Why Master theorem cannot be applied

Question

Doing an assignment and stuck on a few questions.

1. T(n) = T(2n/5)+n
2. T(n) = T(2n/3)+T(n/3)+n
3. T(n) = T(n−2)+n

Something tells me that on all of them the Master theorem cannot be applied. But why? And what are their upper bounds (big-Oh)?

Answer 1

The master method works only for following type of recurrences.

T(n) = aT(n/b) + f(n) where a >= 1 and b > 1

For the questions,

1. T(n) = T(2n/5)+n

@templatetypedef has already modified this recurrence equation to fit the master theorem as

T(n) = T(n / (5/2)) + n

I guess you can solve it from here.

2. T(n) = T(2n/3)+T(n/3)+n

Clearly this cannot be solved directly by master theorem. We should try constructing the recursion tree and see. A recursion tree diagrams the tree of recursive calls and the amount of work done at each call. Following is the image taken from here

So, this reduces to O(n * log n)

3. T(n) = T(n−2)+n

Clearly this cannot be solved directly by master theorem. There is a modified formula derived for Subtract-and-Conquer type.

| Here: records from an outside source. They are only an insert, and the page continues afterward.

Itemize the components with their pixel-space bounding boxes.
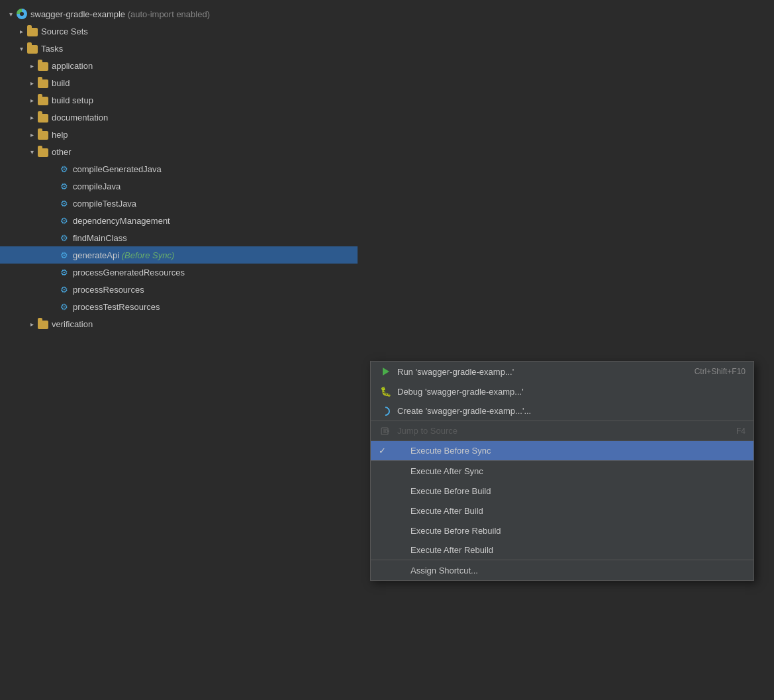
chevron-verification <box>26 319 37 329</box>
folder-documentation-icon <box>37 111 49 123</box>
execute-before-rebuild-icon <box>392 524 405 537</box>
menu-item-execute-after-rebuild[interactable]: ✓ Execute After Rebuild <box>371 540 753 560</box>
chevron-build-setup <box>26 95 37 105</box>
verification-label: verification <box>52 319 93 329</box>
chevron-project <box>5 9 16 19</box>
menu-item-execute-before-rebuild[interactable]: ✓ Execute Before Rebuild <box>371 521 753 540</box>
debug-icon: 🐛 <box>379 385 392 398</box>
menu-item-create[interactable]: Create 'swagger-gradle-examp...'... <box>371 401 753 421</box>
folder-build-setup-icon <box>37 94 49 106</box>
menu-item-execute-after-build[interactable]: ✓ Execute After Build <box>371 501 753 521</box>
compile-generated-java-label: compileGeneratedJava <box>73 164 162 174</box>
tasks-label: Tasks <box>41 44 63 54</box>
context-menu: Run 'swagger-gradle-examp...' Ctrl+Shift… <box>370 361 754 581</box>
menu-run-label: Run 'swagger-gradle-examp...' <box>397 367 681 377</box>
gear-compile-java-icon: ⚙ <box>58 180 70 192</box>
folder-verification-icon <box>37 318 49 330</box>
folder-application-icon <box>37 60 49 72</box>
chevron-help <box>26 129 37 140</box>
other-label: other <box>52 147 72 157</box>
build-label: build <box>52 78 70 88</box>
menu-item-debug[interactable]: 🐛 Debug 'swagger-gradle-examp...' <box>371 381 753 401</box>
project-label: swagger-gradle-example (auto-import enab… <box>30 9 210 19</box>
menu-create-label: Create 'swagger-gradle-examp...'... <box>397 406 746 416</box>
checkmark-execute-before-sync: ✓ <box>379 446 389 456</box>
create-icon <box>379 405 392 418</box>
menu-execute-after-rebuild-label: Execute After Rebuild <box>411 545 746 555</box>
menu-item-execute-before-build[interactable]: ✓ Execute Before Build <box>371 481 753 501</box>
folder-build-icon <box>37 77 49 89</box>
gear-compile-generated-java-icon: ⚙ <box>58 163 70 175</box>
gear-compile-test-java-icon: ⚙ <box>58 197 70 209</box>
tree-item-process-resources[interactable]: ⚙ processResources <box>0 281 358 298</box>
menu-execute-before-sync-label: Execute Before Sync <box>411 446 746 456</box>
tree-item-application[interactable]: application <box>0 57 358 74</box>
menu-jump-to-source-label: Jump to Source <box>397 426 723 436</box>
chevron-tasks <box>16 43 26 54</box>
execute-after-build-icon <box>392 504 405 517</box>
menu-debug-label: Debug 'swagger-gradle-examp...' <box>397 387 746 397</box>
dependency-management-label: dependencyManagement <box>73 216 170 226</box>
menu-item-assign-shortcut[interactable]: ✓ Assign Shortcut... <box>371 560 753 580</box>
folder-help-icon <box>37 128 49 140</box>
menu-item-run[interactable]: Run 'swagger-gradle-examp...' Ctrl+Shift… <box>371 362 753 381</box>
menu-run-shortcut: Ctrl+Shift+F10 <box>695 367 746 376</box>
tree-item-compile-test-java[interactable]: ⚙ compileTestJava <box>0 195 358 212</box>
chevron-other <box>26 146 37 157</box>
execute-after-sync-icon <box>392 464 405 477</box>
jump-to-source-icon <box>379 425 392 438</box>
build-setup-label: build setup <box>52 95 93 105</box>
chevron-application <box>26 60 37 71</box>
execute-before-sync-icon <box>392 444 405 458</box>
tree-item-source-sets[interactable]: Source Sets <box>0 23 358 40</box>
tree-item-compile-java[interactable]: ⚙ compileJava <box>0 177 358 195</box>
menu-item-execute-before-sync[interactable]: ✓ Execute Before Sync <box>371 441 753 461</box>
menu-execute-after-build-label: Execute After Build <box>411 506 746 516</box>
menu-item-jump-to-source[interactable]: Jump to Source F4 <box>371 421 753 441</box>
tree-item-help[interactable]: help <box>0 126 358 143</box>
tree-item-verification[interactable]: verification <box>0 315 358 332</box>
folder-tasks-icon <box>26 42 38 54</box>
compile-test-java-label: compileTestJava <box>73 199 136 209</box>
documentation-label: documentation <box>52 113 108 123</box>
tree-item-process-test-resources[interactable]: ⚙ processTestResources <box>0 298 358 315</box>
tree-item-generate-api[interactable]: ⚙ generateApi (Before Sync) <box>0 246 358 264</box>
tree-item-dependency-management[interactable]: ⚙ dependencyManagement <box>0 212 358 229</box>
gear-process-test-resources-icon: ⚙ <box>58 301 70 313</box>
tree-item-documentation[interactable]: documentation <box>0 109 358 126</box>
menu-execute-after-sync-label: Execute After Sync <box>411 466 746 476</box>
menu-execute-before-build-label: Execute Before Build <box>411 486 746 496</box>
gear-process-resources-icon: ⚙ <box>58 283 70 295</box>
application-label: application <box>52 61 93 71</box>
generate-api-label: generateApi (Before Sync) <box>73 250 174 260</box>
gradle-tree-panel: swagger-gradle-example (auto-import enab… <box>0 0 358 700</box>
process-test-resources-label: processTestResources <box>73 302 160 312</box>
menu-execute-before-rebuild-label: Execute Before Rebuild <box>411 526 746 536</box>
run-icon <box>379 365 392 378</box>
tree-item-other[interactable]: other <box>0 143 358 160</box>
gear-dependency-management-icon: ⚙ <box>58 215 70 226</box>
compile-java-label: compileJava <box>73 181 121 191</box>
process-generated-resources-label: processGeneratedResources <box>73 268 185 277</box>
menu-assign-shortcut-label: Assign Shortcut... <box>411 566 746 575</box>
tree-item-find-main-class[interactable]: ⚙ findMainClass <box>0 229 358 246</box>
gear-find-main-class-icon: ⚙ <box>58 232 70 244</box>
tree-item-process-generated-resources[interactable]: ⚙ processGeneratedResources <box>0 264 358 281</box>
chevron-source-sets <box>16 26 26 36</box>
tree-item-tasks[interactable]: Tasks <box>0 40 358 57</box>
assign-shortcut-icon <box>392 564 405 577</box>
process-resources-label: processResources <box>73 285 144 295</box>
gear-generate-api-icon: ⚙ <box>58 249 70 261</box>
tree-item-build-setup[interactable]: build setup <box>0 91 358 109</box>
folder-other-icon <box>37 146 49 158</box>
menu-jump-to-source-shortcut: F4 <box>736 426 746 436</box>
tree-item-build[interactable]: build <box>0 74 358 91</box>
tree-item-compile-generated-java[interactable]: ⚙ compileGeneratedJava <box>0 160 358 177</box>
source-sets-label: Source Sets <box>41 26 88 36</box>
tree-item-project[interactable]: swagger-gradle-example (auto-import enab… <box>0 5 358 23</box>
menu-item-execute-after-sync[interactable]: ✓ Execute After Sync <box>371 461 753 481</box>
help-label: help <box>52 130 68 140</box>
execute-before-build-icon <box>392 484 405 497</box>
folder-source-sets-icon <box>26 25 38 37</box>
execute-after-rebuild-icon <box>392 544 405 557</box>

This link might be useful.

For recurrences of form,

T(n) = aT(n-b) + f(n)

where n > 1, a>0, b>0

If f(n) is O(n^k) and k>=0, then

1. If a<1 then T(n) = O(n^k)
2. If a=1 then T(n) = O(n^k+1)
3. if a>1 then T(n) = O(n^k * a^n/b)

I guess you can solve it from here.

Hope it helps!

Answer 2

The Master Theorem can be applied to any recurrence of the form

T(n) = aT(n / b) + O(n^d)

where a, b, and d are constants. (There are some other formulations, but this above one handles the more common cases). Specifically, this means that

• the problem size must shrink by a constant factor,
• the subproblems must all have the same size,
• there must be a constant number of subproblems, and
• the additive term must be a polynomial.

These criteria rule out the second recurrence (the subproblems don't have the same sizes) and the third (the problem size must shrink by a constant factor). However, the first recurrence satisfies all four of these criteria. It might help to rewrite the recurrence as

T(n) = T(n / (5/2)) + n.

Based on that, what case of the Master Theorem are you in, and what does the recurrence solve to?